Raaz is pretty much an original spook story, told with terrific elan and a high-velocity suspense that tears across the screen with a bloodcurdling scream. Vikram Bhatt is no stranger to thrillers. His very first film, Fareb (inspired by a Hollywood film, Unlawful Entry), was a thriller of shocks.
Bhatt’s previous film (inspired by What Lies Beneath) was a far less in-your-face suspense thriller than Raaz. Everything this time around is more sensuous, tactile, thrilling, throbbing with terror and anxiety. Bhatt builds a field of foreboding through age-old gimmicks associated with the horror genre. Doors creak and open ominously, screams rent the air with piercing suddenness, and a fog envelopes the studiously silent landscape in Ooty to convey the terror within.
Cinematographer Pravin (the director’s father) captures the inner and outer landscape in shades of ebony evil. As is the tradition in horror-suspense films, most of Raaz is shot in the dark. Pravin Bhatt makes us “see” invisible images and apparitions moving in the dark so that we actually begin to feel the terror of the protagonist Sanjana (Bipasha Basu) as she plunges and lunges into a tunnel of supernatural terror.

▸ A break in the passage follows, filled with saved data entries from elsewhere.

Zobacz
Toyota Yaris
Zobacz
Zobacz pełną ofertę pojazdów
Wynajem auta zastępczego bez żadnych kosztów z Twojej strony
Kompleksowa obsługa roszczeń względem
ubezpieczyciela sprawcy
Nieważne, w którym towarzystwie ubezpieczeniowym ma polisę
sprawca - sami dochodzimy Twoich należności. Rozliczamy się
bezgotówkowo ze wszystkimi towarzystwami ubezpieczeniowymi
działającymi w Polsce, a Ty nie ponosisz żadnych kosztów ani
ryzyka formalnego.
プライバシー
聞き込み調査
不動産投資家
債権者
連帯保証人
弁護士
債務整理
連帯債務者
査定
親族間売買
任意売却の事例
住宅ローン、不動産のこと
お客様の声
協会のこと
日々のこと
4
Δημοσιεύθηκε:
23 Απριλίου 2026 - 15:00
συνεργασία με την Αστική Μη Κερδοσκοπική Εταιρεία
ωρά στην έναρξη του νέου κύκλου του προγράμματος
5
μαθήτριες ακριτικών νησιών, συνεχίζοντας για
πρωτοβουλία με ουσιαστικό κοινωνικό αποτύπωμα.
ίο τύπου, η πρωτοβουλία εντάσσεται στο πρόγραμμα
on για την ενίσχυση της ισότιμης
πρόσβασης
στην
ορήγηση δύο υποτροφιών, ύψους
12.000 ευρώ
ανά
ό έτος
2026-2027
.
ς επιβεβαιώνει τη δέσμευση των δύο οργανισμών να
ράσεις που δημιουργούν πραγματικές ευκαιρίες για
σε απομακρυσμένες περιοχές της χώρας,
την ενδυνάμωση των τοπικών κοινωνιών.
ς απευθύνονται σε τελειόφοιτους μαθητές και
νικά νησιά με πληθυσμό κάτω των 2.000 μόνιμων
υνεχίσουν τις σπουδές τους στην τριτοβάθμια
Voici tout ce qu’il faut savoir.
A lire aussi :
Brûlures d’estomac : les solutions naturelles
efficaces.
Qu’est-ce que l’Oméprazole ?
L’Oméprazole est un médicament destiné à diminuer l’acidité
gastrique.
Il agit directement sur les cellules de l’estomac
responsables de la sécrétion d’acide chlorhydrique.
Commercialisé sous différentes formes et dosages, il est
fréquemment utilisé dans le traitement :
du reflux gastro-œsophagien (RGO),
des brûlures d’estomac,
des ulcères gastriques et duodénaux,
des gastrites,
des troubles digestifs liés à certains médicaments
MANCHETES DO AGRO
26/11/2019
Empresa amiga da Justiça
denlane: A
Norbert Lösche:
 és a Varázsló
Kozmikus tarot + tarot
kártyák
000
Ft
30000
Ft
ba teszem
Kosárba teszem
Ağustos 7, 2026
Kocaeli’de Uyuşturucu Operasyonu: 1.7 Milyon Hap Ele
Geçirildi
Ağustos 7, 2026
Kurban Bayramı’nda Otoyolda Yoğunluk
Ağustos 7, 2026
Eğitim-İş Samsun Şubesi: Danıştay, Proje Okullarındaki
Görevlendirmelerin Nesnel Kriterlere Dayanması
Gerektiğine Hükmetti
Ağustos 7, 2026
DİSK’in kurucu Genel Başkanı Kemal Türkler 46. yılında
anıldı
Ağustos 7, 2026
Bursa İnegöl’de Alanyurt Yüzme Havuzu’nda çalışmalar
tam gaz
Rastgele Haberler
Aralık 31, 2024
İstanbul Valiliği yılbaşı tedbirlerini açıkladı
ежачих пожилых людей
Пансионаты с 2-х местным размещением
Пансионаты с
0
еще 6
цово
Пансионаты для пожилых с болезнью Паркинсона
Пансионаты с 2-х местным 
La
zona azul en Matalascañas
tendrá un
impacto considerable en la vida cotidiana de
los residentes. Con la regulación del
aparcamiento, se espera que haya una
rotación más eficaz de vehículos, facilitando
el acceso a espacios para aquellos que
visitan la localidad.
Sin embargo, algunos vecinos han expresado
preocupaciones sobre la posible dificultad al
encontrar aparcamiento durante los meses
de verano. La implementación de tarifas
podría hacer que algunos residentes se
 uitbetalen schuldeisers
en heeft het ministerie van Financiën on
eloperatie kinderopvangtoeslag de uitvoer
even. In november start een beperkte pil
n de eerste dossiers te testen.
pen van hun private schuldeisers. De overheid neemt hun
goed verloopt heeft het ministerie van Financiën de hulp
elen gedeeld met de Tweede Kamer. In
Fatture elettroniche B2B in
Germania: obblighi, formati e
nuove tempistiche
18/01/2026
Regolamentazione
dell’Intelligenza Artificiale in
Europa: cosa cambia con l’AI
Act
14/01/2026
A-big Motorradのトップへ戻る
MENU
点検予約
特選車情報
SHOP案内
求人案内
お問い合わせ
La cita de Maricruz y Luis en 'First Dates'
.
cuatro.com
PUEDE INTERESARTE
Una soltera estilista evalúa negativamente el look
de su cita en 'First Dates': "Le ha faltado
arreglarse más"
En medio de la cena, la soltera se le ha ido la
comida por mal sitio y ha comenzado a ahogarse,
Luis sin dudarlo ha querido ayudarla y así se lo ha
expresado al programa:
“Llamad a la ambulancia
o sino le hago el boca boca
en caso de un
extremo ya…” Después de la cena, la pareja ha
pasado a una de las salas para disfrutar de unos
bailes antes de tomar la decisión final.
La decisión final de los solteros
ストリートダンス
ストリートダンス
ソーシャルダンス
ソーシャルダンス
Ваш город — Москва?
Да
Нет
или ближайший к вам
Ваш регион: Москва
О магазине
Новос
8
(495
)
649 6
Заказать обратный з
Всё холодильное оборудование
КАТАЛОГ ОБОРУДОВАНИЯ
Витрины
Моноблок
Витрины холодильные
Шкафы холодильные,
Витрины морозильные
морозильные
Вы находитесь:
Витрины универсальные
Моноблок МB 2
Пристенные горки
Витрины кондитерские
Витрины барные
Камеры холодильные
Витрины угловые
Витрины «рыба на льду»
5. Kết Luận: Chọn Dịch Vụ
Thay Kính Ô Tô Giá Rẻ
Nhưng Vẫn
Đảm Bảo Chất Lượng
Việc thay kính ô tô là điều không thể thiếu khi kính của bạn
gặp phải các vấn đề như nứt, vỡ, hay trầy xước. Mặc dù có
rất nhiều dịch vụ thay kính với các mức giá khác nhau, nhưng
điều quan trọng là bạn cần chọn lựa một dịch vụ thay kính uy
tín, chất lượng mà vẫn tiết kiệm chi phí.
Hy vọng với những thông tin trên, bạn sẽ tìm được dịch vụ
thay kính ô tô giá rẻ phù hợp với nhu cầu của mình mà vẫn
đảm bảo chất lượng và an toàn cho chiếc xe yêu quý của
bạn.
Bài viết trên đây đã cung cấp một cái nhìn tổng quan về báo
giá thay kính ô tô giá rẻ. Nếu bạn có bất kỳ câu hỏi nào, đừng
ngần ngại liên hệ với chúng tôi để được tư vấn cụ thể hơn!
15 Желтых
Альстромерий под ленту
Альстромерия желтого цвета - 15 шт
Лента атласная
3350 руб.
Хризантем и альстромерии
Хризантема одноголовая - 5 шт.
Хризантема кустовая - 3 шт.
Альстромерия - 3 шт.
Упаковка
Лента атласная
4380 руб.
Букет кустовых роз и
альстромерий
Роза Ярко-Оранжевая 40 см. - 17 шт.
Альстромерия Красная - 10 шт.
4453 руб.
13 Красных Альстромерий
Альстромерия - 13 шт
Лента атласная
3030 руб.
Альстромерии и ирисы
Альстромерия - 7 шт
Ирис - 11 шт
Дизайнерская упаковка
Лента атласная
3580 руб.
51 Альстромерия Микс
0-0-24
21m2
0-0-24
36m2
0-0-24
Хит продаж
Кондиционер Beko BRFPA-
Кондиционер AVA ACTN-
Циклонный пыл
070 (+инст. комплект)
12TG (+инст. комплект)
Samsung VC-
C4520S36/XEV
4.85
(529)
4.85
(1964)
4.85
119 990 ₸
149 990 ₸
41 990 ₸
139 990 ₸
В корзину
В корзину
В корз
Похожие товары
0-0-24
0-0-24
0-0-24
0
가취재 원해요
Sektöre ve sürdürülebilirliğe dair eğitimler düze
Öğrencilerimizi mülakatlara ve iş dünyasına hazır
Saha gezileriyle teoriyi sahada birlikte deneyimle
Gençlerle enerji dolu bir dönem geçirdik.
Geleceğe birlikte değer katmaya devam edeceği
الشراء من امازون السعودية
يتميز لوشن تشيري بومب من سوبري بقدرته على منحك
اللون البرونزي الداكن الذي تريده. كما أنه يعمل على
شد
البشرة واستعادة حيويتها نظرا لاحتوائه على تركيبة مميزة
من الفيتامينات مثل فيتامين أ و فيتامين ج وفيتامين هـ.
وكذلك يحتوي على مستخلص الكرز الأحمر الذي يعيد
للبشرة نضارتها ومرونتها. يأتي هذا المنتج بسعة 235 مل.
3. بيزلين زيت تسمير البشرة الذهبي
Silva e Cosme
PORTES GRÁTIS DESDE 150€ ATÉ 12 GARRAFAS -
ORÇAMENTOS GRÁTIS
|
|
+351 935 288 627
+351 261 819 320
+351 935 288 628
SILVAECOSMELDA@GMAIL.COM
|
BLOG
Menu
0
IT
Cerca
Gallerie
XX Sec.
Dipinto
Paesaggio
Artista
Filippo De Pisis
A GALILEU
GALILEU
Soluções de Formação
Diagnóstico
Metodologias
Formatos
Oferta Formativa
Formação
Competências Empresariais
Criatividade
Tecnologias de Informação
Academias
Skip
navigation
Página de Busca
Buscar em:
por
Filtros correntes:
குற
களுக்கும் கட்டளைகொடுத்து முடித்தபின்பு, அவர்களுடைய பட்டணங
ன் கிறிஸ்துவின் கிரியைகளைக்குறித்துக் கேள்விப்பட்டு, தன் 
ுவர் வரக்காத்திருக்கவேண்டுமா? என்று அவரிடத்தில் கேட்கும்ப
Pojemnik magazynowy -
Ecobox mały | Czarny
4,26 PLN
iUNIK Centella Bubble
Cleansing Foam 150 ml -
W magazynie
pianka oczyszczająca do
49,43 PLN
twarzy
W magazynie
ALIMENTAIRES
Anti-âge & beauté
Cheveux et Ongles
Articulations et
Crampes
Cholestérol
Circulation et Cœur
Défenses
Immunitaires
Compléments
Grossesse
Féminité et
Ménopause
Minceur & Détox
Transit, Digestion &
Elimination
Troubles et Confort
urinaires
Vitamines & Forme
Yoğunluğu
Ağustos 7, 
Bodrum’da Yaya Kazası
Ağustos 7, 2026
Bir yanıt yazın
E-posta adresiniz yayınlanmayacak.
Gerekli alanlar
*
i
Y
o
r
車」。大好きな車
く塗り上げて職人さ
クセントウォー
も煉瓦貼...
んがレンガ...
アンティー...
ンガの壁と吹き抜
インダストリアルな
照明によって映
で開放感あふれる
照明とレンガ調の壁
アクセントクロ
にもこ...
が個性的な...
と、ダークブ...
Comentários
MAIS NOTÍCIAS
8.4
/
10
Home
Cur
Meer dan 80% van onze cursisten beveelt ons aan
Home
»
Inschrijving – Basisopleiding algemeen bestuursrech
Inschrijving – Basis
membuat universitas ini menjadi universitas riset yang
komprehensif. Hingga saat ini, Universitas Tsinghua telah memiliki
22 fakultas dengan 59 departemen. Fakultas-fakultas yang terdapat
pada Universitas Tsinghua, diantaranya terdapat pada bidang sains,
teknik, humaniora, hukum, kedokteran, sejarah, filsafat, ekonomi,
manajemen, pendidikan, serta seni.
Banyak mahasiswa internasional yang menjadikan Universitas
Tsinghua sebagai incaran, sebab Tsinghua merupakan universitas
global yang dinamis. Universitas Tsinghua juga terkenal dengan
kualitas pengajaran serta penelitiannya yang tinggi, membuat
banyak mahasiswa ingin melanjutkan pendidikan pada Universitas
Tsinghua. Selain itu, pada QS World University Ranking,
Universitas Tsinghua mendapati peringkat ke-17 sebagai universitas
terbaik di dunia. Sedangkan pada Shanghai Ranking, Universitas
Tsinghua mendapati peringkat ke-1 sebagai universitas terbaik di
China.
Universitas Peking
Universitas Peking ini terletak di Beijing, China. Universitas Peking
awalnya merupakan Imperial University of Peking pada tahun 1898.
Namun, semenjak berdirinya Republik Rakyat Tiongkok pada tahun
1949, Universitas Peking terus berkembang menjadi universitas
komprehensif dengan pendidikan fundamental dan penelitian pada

In a cursory prologue, we see Sanjana’s marriage with (Dino Morea) collapsing in a heap. The two take off for Ooty to mend their marriage. Immediately, Sanjana begins to hear voices. No, it isn’t schizophrenia; it’s a presence in their house trying to make contact with her.
Director Vikram Bhatt weaves Sanjana’s neurosis into the atmosphere of terror so that the two predominant emotions mingle with a nerve-tingling impact. There isn’t much on-screen horror or visual terror. The implicit fear reminiscent of the great Hollywood horror classics The Exorcist and Omen builds up ominously and explodes into an edge-of-the-seat climax in the Ooty forest where Sanjana, doing a neo-modernist horror version of the Hindu mythological tale of Savitri who saved her husband Satyavan from the clutches of death, brings her husband back from the dead by combating the evil presence that threatens to destroy her life marriage and equilibrium.
Once again, Vikram Bhatt proves himself a masterful storyteller. The momentum, especially in the second half, when the narrative goes into a chillingly unexpected flashback, is superbly preserved to the end. Of course, a lot of the film’s impact depends on the principal performance.
Bipasha Basu, as the wife battling a demon from her husband’s past, holds the key to the film’s impact. She’s far more expressive than the other model, Lisa Ray, in Bhatt’s previous thriller Kasoor. But it would be erroneous to say Bipasha rises to the occasion. Bhatt pulls up a relatively deadpan performance to the level of lucid articulation through the lighting, background music (Raju Rao), and cinematography. Ms Basu has expressive eyes. But she tries too hard to convey inexpressible emotions. That, in a way, works to Bhatt’s advantage since Raaz is about trying to make sense of the supernatural.
Surprisingly, television actress Shruti Ulfat, who plays Bipasha Basu’s best friend, communicates the sheer terror of the situation far better than the leading lady.
Dino Morea, as the husband who pays for his phallic fallacy, makes the best of his interesting role. Like many models turned actors, he isn’t much of an actor. Ashutosh Rana, as the exorcist, exerts his facial muscles to a breaking point. He seems to have seen lots of horror films from Hollywood before playing his petrified character.
The most interesting character in Raaz is played by model Malini Sharma. As the whacked-out libertine who entraps the hero in a lustful liaison, she‘s required to convey an aggressive sexuality usually denied to female characters in mainstream Hindi cinema.
Nadeem-Shravan’s chart-busting music is another plus point in the prickly plot. Bhatt makes telling use of catchy melodies to convey the sensuous underbelly in the horrifying exterior.
Raaz is a film that breaks many mainstream moulds. Cleverly it creates new moulds by using age-old conventions from ghost stories that grandma told us. True, Granny kept the sex out of her narrative. But she really believed in ghosts. Vikram Bhatt doesn’t. He creates a fabulous fear from formulistic impulses, invests a spellbinding nervous –energy into the spindly web of his narrative. Horror in Hindi cinema, before Raaz, was restricted to the gore-and-goo blend of the films by the Ramsays.
Suddenly, we get a horror film that contains skilful special effects, glamorous faces, and eye-catching locales. The impact is heady and deadly.